Strictly follow these rules:
- Do **NOT** modify any placeholders (e.g., <<PH1>>, <<PH93>>, [[BULLET3]], <<SEP>>). Leave them **EXACTLY as they appear**, including spacing and underscores.
- Do **NOT** remove, reword, rename, reformat, or relocate any placeholder.
- Do **NOT** add any extra markdown or other symbols (e.g., #, >)
- Do **NOT** add or remove any extra space around placeholders.
- Do **NOT** remove Markdown styling characters (e.g., **, *, _, __, `, [, ]).
- Do **NOT** add or remove extra content from the original text.
- Do **NOT** change or swap markdown syntax ([], (), *, `).
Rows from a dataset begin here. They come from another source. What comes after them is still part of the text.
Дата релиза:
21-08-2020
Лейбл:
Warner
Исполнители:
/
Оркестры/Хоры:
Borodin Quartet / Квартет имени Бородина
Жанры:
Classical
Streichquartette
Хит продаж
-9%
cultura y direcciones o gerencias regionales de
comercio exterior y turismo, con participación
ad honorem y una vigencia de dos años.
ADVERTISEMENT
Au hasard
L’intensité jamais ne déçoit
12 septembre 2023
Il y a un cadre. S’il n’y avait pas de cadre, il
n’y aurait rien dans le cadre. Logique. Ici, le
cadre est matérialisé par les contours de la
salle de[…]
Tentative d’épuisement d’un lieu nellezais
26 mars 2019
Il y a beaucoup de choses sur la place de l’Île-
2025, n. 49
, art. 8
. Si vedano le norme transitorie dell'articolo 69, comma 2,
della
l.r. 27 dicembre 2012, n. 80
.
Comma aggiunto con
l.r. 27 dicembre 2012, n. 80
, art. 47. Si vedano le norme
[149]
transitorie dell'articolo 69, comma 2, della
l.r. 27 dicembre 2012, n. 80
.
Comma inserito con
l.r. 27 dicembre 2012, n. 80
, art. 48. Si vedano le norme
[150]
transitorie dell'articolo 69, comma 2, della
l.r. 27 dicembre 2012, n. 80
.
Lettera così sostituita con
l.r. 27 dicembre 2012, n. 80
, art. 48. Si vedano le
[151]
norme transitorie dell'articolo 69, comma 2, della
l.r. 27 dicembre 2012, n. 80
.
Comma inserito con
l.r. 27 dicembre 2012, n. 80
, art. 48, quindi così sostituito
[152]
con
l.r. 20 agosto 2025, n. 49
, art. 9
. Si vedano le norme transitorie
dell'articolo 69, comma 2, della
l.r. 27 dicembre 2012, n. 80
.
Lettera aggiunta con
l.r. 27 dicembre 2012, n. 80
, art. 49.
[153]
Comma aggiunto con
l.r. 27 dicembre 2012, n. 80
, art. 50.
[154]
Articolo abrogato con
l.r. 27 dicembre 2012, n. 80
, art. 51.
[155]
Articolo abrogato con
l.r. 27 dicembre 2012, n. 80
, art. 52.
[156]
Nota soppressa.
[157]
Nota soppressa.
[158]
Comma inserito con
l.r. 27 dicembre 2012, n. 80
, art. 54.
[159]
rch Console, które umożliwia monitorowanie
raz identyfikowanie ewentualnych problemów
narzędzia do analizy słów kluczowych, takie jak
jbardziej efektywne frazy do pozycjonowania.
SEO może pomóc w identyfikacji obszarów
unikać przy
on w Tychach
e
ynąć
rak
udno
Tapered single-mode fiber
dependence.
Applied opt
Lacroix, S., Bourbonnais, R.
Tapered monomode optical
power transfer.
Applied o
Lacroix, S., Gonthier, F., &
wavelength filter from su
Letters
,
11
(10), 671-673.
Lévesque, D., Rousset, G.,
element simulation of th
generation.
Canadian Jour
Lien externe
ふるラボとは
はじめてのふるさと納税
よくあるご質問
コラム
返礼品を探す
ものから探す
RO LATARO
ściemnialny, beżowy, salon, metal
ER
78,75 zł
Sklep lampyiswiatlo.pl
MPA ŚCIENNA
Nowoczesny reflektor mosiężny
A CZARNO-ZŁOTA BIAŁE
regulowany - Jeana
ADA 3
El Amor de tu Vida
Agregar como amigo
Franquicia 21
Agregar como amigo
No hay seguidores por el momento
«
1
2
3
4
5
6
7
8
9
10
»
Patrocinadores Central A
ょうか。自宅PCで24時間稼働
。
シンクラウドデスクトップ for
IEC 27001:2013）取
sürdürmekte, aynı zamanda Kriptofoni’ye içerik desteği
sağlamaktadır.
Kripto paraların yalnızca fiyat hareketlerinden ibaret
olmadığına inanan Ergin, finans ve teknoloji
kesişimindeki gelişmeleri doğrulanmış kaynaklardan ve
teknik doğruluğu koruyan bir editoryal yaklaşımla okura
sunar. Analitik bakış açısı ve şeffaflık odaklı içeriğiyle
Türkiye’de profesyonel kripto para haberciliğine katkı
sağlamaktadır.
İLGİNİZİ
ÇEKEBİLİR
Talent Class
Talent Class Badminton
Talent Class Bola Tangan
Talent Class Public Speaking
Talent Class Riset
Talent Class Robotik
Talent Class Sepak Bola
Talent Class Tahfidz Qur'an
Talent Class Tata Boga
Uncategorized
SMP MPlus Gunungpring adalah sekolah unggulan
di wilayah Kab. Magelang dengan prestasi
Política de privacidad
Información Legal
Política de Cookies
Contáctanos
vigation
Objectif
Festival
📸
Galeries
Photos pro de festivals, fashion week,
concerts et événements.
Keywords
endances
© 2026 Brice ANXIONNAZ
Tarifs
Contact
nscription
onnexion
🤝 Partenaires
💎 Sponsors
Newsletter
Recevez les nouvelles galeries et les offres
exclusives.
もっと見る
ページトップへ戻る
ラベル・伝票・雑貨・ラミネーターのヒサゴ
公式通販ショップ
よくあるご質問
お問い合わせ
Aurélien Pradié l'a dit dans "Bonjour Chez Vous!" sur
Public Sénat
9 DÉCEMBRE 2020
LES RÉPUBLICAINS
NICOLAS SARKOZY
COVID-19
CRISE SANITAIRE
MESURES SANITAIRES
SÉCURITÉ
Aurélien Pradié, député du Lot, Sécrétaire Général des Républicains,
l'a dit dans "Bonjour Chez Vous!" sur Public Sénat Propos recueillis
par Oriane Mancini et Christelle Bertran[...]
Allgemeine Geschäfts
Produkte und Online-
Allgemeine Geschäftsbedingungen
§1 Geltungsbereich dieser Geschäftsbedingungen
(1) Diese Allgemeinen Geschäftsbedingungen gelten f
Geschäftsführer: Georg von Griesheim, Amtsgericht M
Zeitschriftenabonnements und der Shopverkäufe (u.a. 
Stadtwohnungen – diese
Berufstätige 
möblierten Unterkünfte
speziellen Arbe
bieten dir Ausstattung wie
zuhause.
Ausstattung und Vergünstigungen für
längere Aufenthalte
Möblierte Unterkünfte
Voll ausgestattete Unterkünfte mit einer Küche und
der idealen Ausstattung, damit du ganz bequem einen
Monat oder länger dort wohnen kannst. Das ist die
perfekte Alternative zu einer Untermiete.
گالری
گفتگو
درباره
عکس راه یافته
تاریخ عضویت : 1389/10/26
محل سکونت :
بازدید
They should remain **EXACTLY** as they are in the original text. 
- Only correct grammar **within natural language sentences**, leaving structure unchanged.
- **ALWAYS** maintain title case wherever it is is present in the original text. 

Example:
- Original: "<SEP>We use <<PH4>> to **builds** 2 model **likke** this:<<PH17>><<PH18>>"
- Corrected: "<SEP>We use <<PH4>> to **build** 2 models **like** this:<<PH17>><<PH18_>>"

Example:
- Original: "[[BULLET1]] **It Will Be More Profitablr<PH12>>**"
- Corrected: "[[BULLET1]] **It Will Be More Profitable<PH12>>**"

Example:
- Original: "<<PH27>><<PH28>><<SEP>>This methd is **not necessary** the way ti build *AI* agents <<PH32>>"
- Corrected: "<<PH27>><<PH28>><<SEP>>This method is **not necessary** the way to build *AI* agents <<PH32>>"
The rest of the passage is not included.